News release from Ontario government
Ontario’s government is working to protect what matters most by identifying priorities for action to help protect the water quality and ecosystems of the Great Lakes and other waterways as part of its commitment in the Made-in-Ontario Environment Plan
Today, Rod Phillips, Minister of the Environment, Conservation and Parks and Grand Council Chief Glen Hare co-chaired the Great Lakes Guardian Council, which includes leaders from across Ontario including municipalities, First Nations and Métis communities, environmental organizations, and the science community, to discuss challenges and opportunities around the Great Lakes. The Council meeting updated participants on issues such as excess road salt, plastic pollution, harmful algae, and sewer overflows in waterways. They also discussed the government’s efforts to update Ontario’s Great Lakes Strategy and negotiation of a new Canada-Ontario Great Lakes Agreement with the federal government.
“This was my first meeting with the Great Lakes Guardians’ Council and the exchange of ideas from partners around the table and dialogue about how to tackle the pressures on our water resources and protect our Great Lakes was extremely valuable,” said Minister Phillips. “We will take what we learned from today’s Council meeting along with future consultations to inform the actions we will take together to protect our Great Lakes and keep our water clean.”
The meeting also honoured the legacy of the late Josephine Mandamin, an Anishinaabe grandmother, Elder, water protector, and activist. In 2003, she co-founded Mother Earth Water Walk, circumnavigating the shores of all five Great Lakes to raise awareness about the condition of these waterways. Josephine’s total kilometres walked for the water has been tallied at over 25,000 kilometers. In the role of Chief Commissioner of the Anishinabek Nation Women’s Water Commission, Josephine was a predominant contributor and respected leader at the Great Lakes Guardians’ Council.
“Through all of the years of Josephine’s determination and dedication to raise awareness through her legendary Great Lakes Water Walks, it is my hope that the world hears her message – that water is life!” stated Grand Council Chief Hare. “Our world is a better place because of Josephine’s efforts and those of us who will continue her work to protect our life-giving Nibi, not only to honour her legacy, but to ensure water, the world over, is protected. What a remarkable Anishinaabkwe we have had the absolute pleasure of knowing and learning from.”

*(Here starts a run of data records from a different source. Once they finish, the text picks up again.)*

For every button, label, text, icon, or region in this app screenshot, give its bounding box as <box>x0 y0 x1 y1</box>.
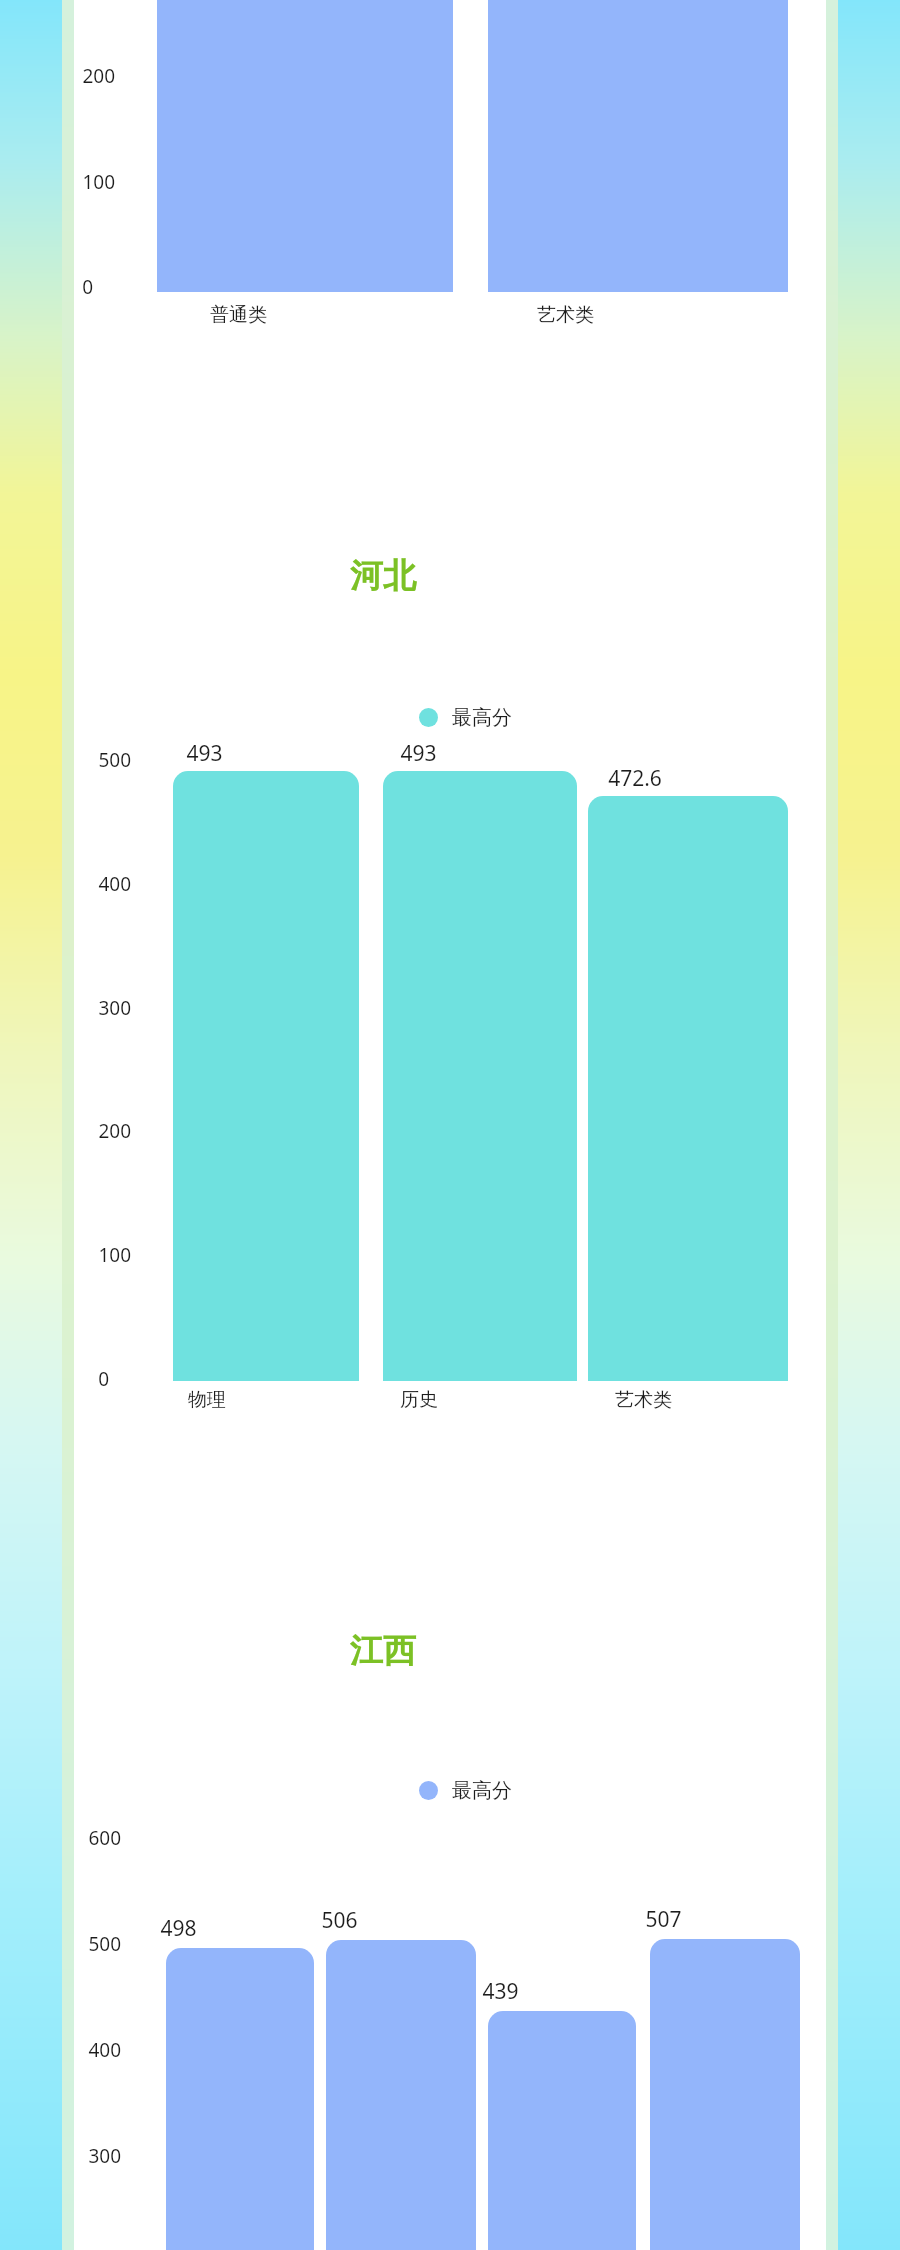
staticText: 最高分 <box>452 705 512 730</box>
staticText: 400 <box>98 871 131 897</box>
button[interactable]: 历史 493 <box>383 771 577 1381</box>
staticText: 300 <box>88 2143 121 2169</box>
staticText: 200 <box>98 1118 131 1144</box>
staticText: 100 <box>82 169 115 195</box>
staticText: 500 <box>88 1931 121 1957</box>
staticText: 200 <box>82 63 115 89</box>
staticText: 472.6 <box>608 764 662 793</box>
button[interactable]: 506 <box>326 1940 476 2250</box>
staticText: 600 <box>88 1825 121 1851</box>
button[interactable] <box>411 698 591 738</box>
staticText: 艺术类 <box>537 303 594 327</box>
staticText: 100 <box>98 1242 131 1268</box>
staticText: 物理 <box>188 1388 226 1412</box>
staticText: 历史 <box>400 1388 438 1412</box>
staticText: 300 <box>98 995 131 1021</box>
staticText: 江西 <box>350 1630 416 1672</box>
staticText: 493 <box>186 739 223 768</box>
staticText: 439 <box>482 1977 519 2006</box>
button[interactable] <box>411 1771 591 1811</box>
staticText: 最高分 <box>452 1778 512 1803</box>
staticText: 498 <box>160 1914 197 1943</box>
staticText: 0 <box>82 274 93 300</box>
button[interactable]: 艺术类 472.6 <box>588 796 788 1381</box>
staticText: 507 <box>645 1905 682 1934</box>
staticText: 500 <box>98 747 131 773</box>
staticText: 400 <box>88 2037 121 2063</box>
staticText: 506 <box>321 1906 358 1935</box>
staticText: 河北 <box>350 555 416 597</box>
staticText: 493 <box>400 739 437 768</box>
button[interactable]: 439 <box>488 2011 636 2250</box>
button[interactable]: 物理 493 <box>173 771 359 1381</box>
staticText: 普通类 <box>210 303 267 327</box>
staticText: 0 <box>98 1366 109 1392</box>
staticText: 艺术类 <box>615 1388 672 1412</box>
button[interactable]: 498 <box>166 1948 314 2250</box>
button[interactable]: 507 <box>650 1939 800 2250</box>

Convening the Great Lakes Guardians’ Council is part of the government’s Made-in-Ontario Environment Plan to protect our air, land and water, prevent and reduce litter and waste, support Ontarians to continue to do their share to reduce greenhouse gas emissions, and help communities and families increase their resilience to climate change. As part of the Environment Plan, Ontario will release a water discussion paper in the coming weeks to engage the public in a dialogue about key actions we can take to better protect our water resources.
The Great Lakes provide drinking water to more than 70 per cent of Ontarians and their watersheds are home to more than 30,000 species of fish, birds and other living things.

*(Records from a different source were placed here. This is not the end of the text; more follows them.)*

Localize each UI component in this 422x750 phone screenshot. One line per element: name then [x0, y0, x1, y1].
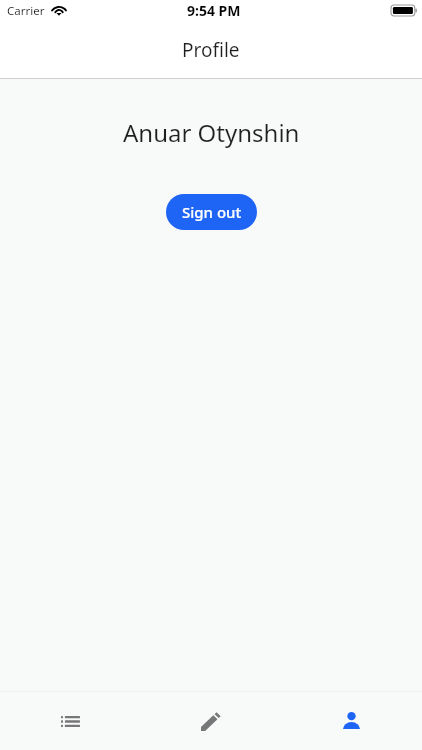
- button[interactable]: Notes list: [0, 692, 140, 750]
- button[interactable]: Sign out: [166, 194, 257, 230]
- staticText: Carrier: [7, 3, 45, 19]
- button[interactable]: Profile: [281, 692, 422, 750]
- staticText: 9:54 PM: [187, 1, 241, 20]
- staticText: Sign out: [182, 202, 242, 222]
- button[interactable]: Create note: [140, 692, 281, 750]
- staticText: Anuar Otynshin: [123, 116, 300, 149]
- staticText: Profile: [182, 37, 240, 63]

Ontario’s more than 250,000 lakes, including the Great Lakes, contain about one fifth of the world’s fresh water.
The Great Lakes Guardians’ Council provides an opportunity for collaboration between participants from Ontario’s key sectors, municipalities, First Nations and Métis communities, environmental organizations, recreation and tourism, industry, the science community and other partners to discuss priority Great Lakes issues.